The Parable of the Good Samaritan by Jan Wijna...Image via WikipediaOne of the points of my previous post on how riots spread is Monkey See, Monkey Do.

Or to put it less simply, we are less rational than we would like to think - we act like those around us and as allowed, persuaded, nudged or otherwise cajoled to do by the circumstances in which we find ourselves (the behaviour of other folk being a very key part of those circumstances).

Now, even our nice Mr Cameron (remember the one, when he first became Tory leader, when he seemed more interested in what is right rather than what is Right), knew that.

As HM Opposition are all of a dither to point out, Cameron himself proclaimed "there are connections between circumstances and behaviour" five years ago...

Damn right. Primed with the right conditions, given the right circumstances - you too are at great risk of behaving in a very irrational way. Once again, I point you at Mark Earl's excellent Herd for more on this.

This is really important because once we understand this is what drives behaviour, then we can start on the business of ascribing blame for that behaviour and (rather more importantly) doing something about it.

It's why I am getting increasingly annoyed at the misdirection the Government PR machine is employed in.
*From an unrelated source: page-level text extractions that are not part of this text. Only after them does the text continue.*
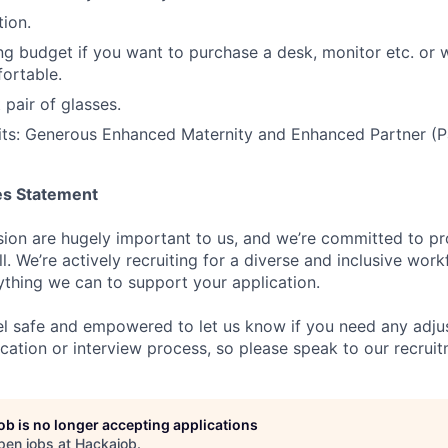
ion.
g budget if you want to purchase a desk, monitor etc. or
ortable.
t pair of glasses.
its: Generous Enhanced Maternity and Enhanced Partner (Pa
es Statement
usion are hugely important to us, and we’re committed to pr
ll. We’re actively recruiting for a diverse and inclusive wor
thing we can to support your application.
l safe and empowered to let us know if you need any adju
cation or interview process, so please speak to our recrui
job is no longer accepting applications
pen jobs at
Hackajob
.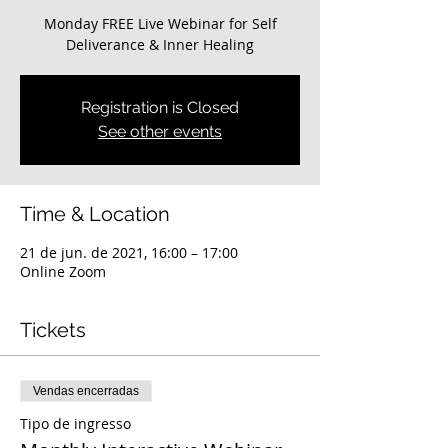
Monday FREE Live Webinar for Self
Deliverance & Inner Healing
Registration is Closed
See other events
Time & Location
21 de jun. de 2021, 16:00 – 17:00
Online Zoom
Tickets
Vendas encerradas
Tipo de ingresso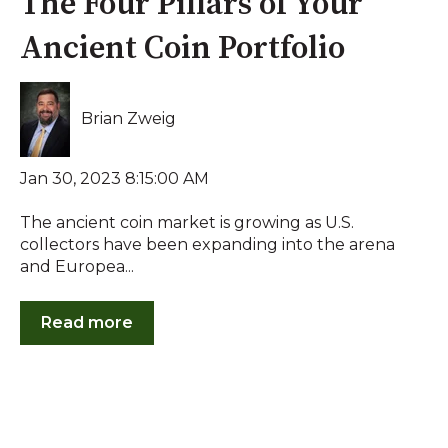
The Four Pillars of Your
Ancient Coin Portfolio
Brian Zweig
Jan 30, 2023 8:15:00 AM
The ancient coin market is growing as U.S.
collectors have been expanding into the arena
and Europea...
Read more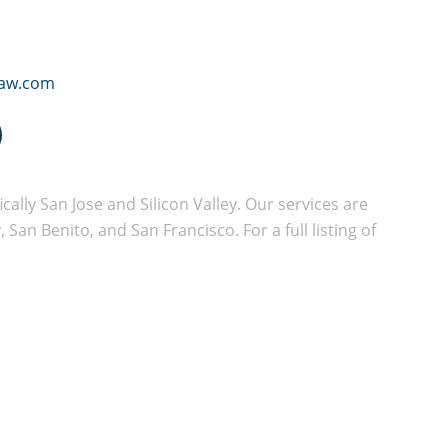
law.com
cally San Jose and Silicon Valley. Our services are
San Benito, and San Francisco. For a full listing of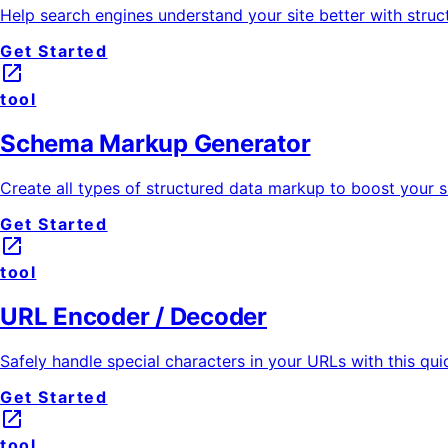
Help search engines understand your site better with struc
Get Started
launch
tool
Schema Markup Generator
Create all types of structured data markup to boost your si
Get Started
launch
tool
URL Encoder / Decoder
Safely handle special characters in your URLs with this qu
Get Started
launch
tool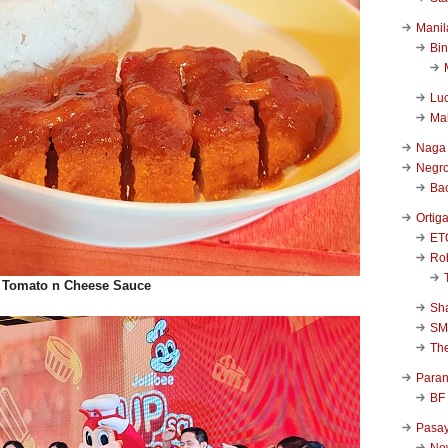
Manil
Bi
Luc
Ma
Naga
Negr
Ba
Ortig
ET
Rob
et Tomato n Cheese Sauce
Sha
SM
Th
Para
BF
Pasa
New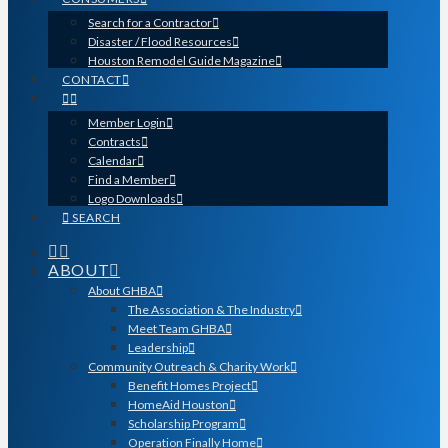
Search for a Contractor
Disaster / Flood Resources
Houston Remodel Guide Magazine
CONTACT
Member Login
Contracts
Calendar
Find a Member
Logo Downloads
SEARCH
ABOUT
About GHBA
The Association & The Industry
Meet Team GHBA
Leadership
Community Outreach & Charity Work
Benefit Homes Project
HomeAid Houston
Scholarship Program
Operation Finally Home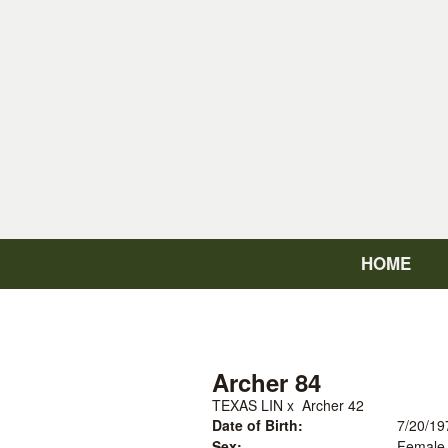
HOME
Archer 84
TEXAS LIN
x
Archer 42
Date of Birth:
7/20/19
Sex:
Female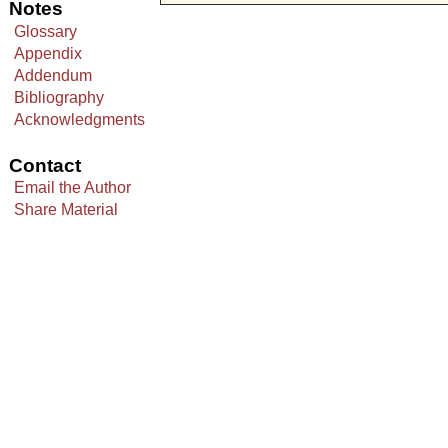
Notes
Glossary
Appendix
Addendum
Bibliography
Acknowledgments
Contact
Email the Author
Share Material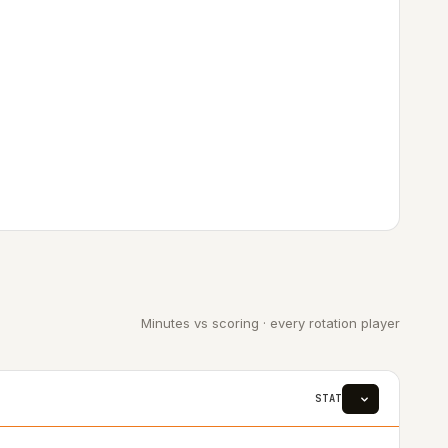
Minutes vs scoring · every rotation player
STAT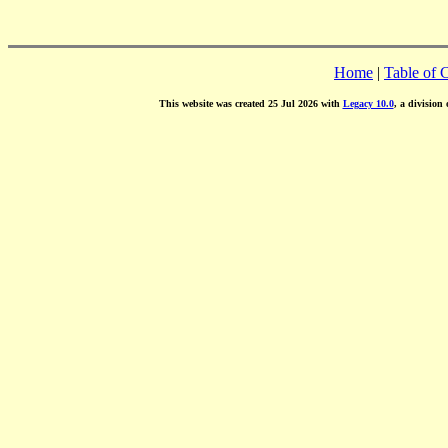
Home
|
Table of 
This website was created 25 Jul 2026 with
Legacy 10.0
, a division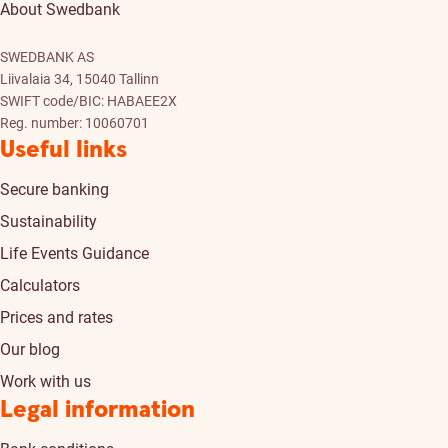
About Swedbank
SWEDBANK AS
Liivalaia 34, 15040 Tallinn
SWIFT code/BIC: HABAEE2X
Reg. number: 10060701
Useful links
Secure banking
Sustainability
Life Events Guidance
Calculators
Prices and rates
Our blog
Work with us
Legal information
First every talking head spouted 'criminality' to focus our attention on the outcome. Now that is being replaced by 'moral collapse'. Both make us focus on the outcome. Which is convenient because it's hard to pin the blame on the Government for outcomes. Circumstances and conditions? Now there some Governmental blame can be laid.

So, I had best demonstrate what can turn even good people bad - to act irrationally - if the conditions are set for them. I best show how it's more the context and circumstances to blame and less the moral fibre of the people concerned...

Take for example the study at Princeton Theological Seminary quoted in Malcolm Gladwell's often-bought-but-rarely-looted Tipping Point.

In the story he tells, each student priest is asked "to prepare a short talk on a given Biblical theme, then walk over to a nearby building to present it."
Along the way to the presentation each student comes across a man slumped head down, eyes closed, and clearly in some distress.
Obviously being good God-fearing folk (with no doubt all the parental support our dear leader would desire) they stop and help, don't they?

Wouldn't you?

Well. The researchers included three variables: background of the subject - whether they had entered seminary as a way of helping people or not, (2) which parable they were to prepare - several were given the Good Samaritan... and (3) a time context, saying either that they were running several minutes late and should hurry up, or that they were early and had some time to spare.

Guess what?

The only thing that impacted how likely our trainee priests were to stop and help our hapless fallen guy was how late they thought they were running.

In other words whether you were planning to help folk as a vocation, and whether or not you had just been hard at it thinking about the Good Samaritan, mattered little. Their attitudes and feelings were instantly  over-ridden by subtle clues in the environment - in this case being told whether they were running late or not.

 I can't claim to be any better than any of those flawed priests-to-be. I can't claim to be able to resist temptation to act irrationally if the conditions are right - if the circumstances so nudged me. You see, I'm human too. So is David Cameron if the stories of the Bullingdon Club are to be believed.

The good news is I do think there is something your rational selves can do to avoid those contexts.

My guess is many of us would loot in the right (wrong) circumstances. But I'm also pretty sure most of us would employ our rational moments to guide us away from those circumstances.

And that's where the Government - and others bent on behaviour modifying must focus, too.
We can rationally decide to join together with good things in mind - and we can support each other - be good monkeys to be seen and copied, too.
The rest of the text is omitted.